TASK ITEM: When a line in the records contains the string "search", copy that line.

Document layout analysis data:

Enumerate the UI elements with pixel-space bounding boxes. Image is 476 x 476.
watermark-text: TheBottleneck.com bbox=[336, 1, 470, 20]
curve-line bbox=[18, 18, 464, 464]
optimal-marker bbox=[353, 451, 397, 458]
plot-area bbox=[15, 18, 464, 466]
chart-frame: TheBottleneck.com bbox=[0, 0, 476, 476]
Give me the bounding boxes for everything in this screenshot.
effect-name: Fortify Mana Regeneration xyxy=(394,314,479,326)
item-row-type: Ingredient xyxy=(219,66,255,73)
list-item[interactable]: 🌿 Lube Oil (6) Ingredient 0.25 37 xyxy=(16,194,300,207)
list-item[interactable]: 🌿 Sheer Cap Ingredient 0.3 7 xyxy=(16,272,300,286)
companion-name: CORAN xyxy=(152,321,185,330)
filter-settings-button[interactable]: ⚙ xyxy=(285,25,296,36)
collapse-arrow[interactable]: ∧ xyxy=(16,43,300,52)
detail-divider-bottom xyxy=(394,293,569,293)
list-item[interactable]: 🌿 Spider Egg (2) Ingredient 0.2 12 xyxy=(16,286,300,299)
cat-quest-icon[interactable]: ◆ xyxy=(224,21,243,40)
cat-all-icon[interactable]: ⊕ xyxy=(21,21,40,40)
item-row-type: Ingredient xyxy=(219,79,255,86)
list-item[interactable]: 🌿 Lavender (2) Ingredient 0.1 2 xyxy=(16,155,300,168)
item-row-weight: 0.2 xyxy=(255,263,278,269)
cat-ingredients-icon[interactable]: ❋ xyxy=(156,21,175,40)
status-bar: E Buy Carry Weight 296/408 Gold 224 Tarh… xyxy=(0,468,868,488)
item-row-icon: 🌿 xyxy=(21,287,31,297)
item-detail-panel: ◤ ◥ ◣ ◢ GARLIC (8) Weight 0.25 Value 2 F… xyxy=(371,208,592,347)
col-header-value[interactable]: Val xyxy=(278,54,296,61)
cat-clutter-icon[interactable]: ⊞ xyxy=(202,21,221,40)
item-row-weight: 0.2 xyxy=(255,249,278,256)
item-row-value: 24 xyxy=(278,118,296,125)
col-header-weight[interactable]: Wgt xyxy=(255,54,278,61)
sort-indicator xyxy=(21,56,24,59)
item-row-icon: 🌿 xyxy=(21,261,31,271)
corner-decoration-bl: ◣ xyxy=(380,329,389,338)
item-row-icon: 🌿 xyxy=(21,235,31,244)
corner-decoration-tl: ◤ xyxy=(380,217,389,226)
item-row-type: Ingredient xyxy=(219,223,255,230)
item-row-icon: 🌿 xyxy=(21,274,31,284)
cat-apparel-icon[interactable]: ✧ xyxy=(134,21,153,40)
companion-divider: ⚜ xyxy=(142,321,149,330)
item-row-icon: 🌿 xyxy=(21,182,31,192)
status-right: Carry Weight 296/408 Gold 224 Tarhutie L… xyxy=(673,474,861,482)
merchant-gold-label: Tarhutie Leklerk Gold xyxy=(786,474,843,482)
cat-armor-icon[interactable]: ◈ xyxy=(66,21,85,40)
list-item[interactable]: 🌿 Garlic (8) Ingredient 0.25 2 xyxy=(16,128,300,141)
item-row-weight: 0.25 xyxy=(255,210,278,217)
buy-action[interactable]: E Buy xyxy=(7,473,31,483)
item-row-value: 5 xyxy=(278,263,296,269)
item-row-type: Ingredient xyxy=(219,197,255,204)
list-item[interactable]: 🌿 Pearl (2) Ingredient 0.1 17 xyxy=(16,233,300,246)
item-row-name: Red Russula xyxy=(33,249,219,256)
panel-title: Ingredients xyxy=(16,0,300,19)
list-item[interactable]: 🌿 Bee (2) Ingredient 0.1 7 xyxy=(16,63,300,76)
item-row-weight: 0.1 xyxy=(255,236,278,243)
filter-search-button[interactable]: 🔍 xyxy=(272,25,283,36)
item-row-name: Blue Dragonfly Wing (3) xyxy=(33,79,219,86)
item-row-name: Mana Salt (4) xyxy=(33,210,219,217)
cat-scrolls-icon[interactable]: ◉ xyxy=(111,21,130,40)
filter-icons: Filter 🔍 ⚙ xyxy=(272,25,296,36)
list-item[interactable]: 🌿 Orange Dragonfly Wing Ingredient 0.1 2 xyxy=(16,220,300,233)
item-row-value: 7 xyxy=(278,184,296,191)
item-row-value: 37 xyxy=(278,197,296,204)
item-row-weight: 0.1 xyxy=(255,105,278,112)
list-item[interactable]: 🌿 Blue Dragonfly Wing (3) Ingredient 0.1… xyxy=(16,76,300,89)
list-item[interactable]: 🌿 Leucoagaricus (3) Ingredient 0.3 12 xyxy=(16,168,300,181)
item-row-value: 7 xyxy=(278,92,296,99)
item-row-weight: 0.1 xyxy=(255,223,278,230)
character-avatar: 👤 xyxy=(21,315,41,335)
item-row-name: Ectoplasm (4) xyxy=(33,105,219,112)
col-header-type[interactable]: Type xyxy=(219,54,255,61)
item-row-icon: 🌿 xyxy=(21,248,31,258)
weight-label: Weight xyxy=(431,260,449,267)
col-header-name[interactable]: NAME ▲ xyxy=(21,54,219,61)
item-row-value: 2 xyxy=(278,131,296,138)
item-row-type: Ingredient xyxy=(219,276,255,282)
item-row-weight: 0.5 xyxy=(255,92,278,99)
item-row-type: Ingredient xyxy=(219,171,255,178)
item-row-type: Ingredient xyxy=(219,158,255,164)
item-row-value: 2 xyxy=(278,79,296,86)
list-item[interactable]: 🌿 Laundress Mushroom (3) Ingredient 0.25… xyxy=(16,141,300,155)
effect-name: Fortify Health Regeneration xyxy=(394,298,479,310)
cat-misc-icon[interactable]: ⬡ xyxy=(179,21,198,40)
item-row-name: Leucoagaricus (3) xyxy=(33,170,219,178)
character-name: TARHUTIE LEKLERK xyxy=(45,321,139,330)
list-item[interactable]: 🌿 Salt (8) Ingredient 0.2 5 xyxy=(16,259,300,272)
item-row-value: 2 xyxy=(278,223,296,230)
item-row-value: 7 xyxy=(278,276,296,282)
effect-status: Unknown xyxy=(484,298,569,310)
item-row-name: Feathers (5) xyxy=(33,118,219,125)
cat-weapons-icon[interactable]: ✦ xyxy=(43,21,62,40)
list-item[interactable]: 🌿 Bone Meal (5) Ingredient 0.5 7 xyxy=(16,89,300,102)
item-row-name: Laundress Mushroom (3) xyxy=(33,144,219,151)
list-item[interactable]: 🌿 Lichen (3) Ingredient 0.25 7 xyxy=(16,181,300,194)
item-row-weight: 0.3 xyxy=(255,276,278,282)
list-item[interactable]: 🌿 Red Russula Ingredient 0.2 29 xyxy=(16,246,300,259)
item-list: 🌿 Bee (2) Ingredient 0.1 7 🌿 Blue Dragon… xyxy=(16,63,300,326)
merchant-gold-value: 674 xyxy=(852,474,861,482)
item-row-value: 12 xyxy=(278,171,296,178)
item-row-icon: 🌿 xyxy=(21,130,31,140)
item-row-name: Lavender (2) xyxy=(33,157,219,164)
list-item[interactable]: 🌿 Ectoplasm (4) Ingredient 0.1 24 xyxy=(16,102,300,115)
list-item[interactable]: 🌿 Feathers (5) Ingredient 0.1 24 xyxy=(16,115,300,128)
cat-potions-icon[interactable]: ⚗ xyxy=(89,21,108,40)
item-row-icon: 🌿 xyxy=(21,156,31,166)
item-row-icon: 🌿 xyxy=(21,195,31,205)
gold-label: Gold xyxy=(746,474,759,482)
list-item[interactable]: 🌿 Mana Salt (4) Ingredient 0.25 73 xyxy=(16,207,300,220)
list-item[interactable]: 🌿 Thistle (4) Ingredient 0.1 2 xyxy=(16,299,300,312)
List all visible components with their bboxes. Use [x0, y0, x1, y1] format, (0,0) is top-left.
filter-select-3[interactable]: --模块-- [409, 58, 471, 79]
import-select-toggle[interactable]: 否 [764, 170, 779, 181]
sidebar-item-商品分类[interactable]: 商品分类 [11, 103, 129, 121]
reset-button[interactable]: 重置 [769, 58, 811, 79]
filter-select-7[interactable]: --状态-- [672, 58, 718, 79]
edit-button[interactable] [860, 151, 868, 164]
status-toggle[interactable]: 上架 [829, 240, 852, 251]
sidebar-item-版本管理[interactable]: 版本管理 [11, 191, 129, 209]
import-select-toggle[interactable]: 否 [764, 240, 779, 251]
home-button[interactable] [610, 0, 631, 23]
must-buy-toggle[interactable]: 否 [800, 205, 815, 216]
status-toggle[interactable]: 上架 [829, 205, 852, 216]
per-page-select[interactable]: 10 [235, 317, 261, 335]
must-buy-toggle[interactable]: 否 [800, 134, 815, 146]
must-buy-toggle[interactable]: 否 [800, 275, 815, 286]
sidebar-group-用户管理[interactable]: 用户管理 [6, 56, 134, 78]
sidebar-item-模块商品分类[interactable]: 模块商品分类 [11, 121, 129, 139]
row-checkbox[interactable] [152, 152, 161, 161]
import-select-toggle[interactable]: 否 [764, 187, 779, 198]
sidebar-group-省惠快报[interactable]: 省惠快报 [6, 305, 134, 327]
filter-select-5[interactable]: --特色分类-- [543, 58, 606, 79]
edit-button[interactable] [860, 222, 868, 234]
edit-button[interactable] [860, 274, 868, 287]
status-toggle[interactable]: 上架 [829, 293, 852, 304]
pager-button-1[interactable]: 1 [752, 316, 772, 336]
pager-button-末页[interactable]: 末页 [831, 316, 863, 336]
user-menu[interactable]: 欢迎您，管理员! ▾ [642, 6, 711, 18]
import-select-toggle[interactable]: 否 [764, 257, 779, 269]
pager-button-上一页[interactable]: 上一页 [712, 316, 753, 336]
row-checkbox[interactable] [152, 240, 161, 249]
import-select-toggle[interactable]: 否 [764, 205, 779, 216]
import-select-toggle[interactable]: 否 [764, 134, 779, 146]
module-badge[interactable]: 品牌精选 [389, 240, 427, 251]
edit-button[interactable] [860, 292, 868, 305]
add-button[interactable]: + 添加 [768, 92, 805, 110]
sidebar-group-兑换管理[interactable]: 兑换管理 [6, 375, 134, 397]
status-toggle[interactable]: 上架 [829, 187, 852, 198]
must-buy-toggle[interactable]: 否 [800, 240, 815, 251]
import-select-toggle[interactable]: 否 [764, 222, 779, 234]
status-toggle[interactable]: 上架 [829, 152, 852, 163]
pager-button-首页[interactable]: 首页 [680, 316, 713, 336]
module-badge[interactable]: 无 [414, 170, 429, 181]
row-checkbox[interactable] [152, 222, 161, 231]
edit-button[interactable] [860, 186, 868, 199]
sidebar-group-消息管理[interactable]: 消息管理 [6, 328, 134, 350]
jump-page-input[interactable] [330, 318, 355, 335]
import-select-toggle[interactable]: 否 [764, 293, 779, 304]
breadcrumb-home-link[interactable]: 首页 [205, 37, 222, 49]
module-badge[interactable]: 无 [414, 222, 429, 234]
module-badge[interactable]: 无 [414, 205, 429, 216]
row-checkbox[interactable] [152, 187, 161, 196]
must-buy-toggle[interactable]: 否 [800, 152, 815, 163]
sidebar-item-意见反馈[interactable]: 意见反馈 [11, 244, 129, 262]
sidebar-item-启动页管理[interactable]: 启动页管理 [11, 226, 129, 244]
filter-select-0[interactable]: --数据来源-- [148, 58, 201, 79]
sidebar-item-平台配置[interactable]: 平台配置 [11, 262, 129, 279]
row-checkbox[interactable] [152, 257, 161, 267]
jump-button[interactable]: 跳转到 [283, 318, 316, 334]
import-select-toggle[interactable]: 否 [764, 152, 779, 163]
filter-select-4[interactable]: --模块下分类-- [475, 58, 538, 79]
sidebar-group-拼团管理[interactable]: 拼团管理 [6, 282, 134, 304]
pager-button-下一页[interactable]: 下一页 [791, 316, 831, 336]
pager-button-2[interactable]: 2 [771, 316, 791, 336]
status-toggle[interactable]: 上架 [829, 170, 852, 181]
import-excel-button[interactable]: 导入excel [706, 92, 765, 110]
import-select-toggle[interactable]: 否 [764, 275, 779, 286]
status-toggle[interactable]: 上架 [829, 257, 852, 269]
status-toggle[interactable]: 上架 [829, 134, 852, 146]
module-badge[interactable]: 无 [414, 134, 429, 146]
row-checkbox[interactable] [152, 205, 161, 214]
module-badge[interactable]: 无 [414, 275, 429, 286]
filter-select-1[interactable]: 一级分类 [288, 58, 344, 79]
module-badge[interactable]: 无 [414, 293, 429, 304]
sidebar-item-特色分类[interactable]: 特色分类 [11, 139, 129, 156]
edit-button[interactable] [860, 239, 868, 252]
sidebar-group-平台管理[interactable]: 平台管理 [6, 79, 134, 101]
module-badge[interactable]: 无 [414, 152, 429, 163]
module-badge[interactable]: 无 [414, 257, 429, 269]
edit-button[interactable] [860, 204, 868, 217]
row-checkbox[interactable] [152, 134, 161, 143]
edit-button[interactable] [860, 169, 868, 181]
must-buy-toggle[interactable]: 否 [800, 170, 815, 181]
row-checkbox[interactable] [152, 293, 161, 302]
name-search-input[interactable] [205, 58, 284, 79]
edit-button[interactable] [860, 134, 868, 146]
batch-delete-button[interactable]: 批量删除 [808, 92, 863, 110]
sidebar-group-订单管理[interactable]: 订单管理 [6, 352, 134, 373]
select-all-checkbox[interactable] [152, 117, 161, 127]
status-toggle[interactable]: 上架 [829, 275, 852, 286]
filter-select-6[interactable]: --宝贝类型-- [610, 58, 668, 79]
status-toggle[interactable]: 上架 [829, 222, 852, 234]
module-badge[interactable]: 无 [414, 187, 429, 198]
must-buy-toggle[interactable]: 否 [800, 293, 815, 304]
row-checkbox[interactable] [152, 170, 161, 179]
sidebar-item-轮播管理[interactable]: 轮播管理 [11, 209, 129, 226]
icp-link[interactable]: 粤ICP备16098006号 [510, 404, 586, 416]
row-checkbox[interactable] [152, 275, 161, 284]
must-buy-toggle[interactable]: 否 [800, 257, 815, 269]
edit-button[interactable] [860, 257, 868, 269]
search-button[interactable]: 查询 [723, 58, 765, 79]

RESPONSE FOR THIS EXERCISE:
filter-search-button[interactable]: 🔍 xyxy=(272,25,283,36)
name-search-input[interactable] [205, 58, 284, 79]
search-button[interactable]: 查询 [723, 58, 765, 79]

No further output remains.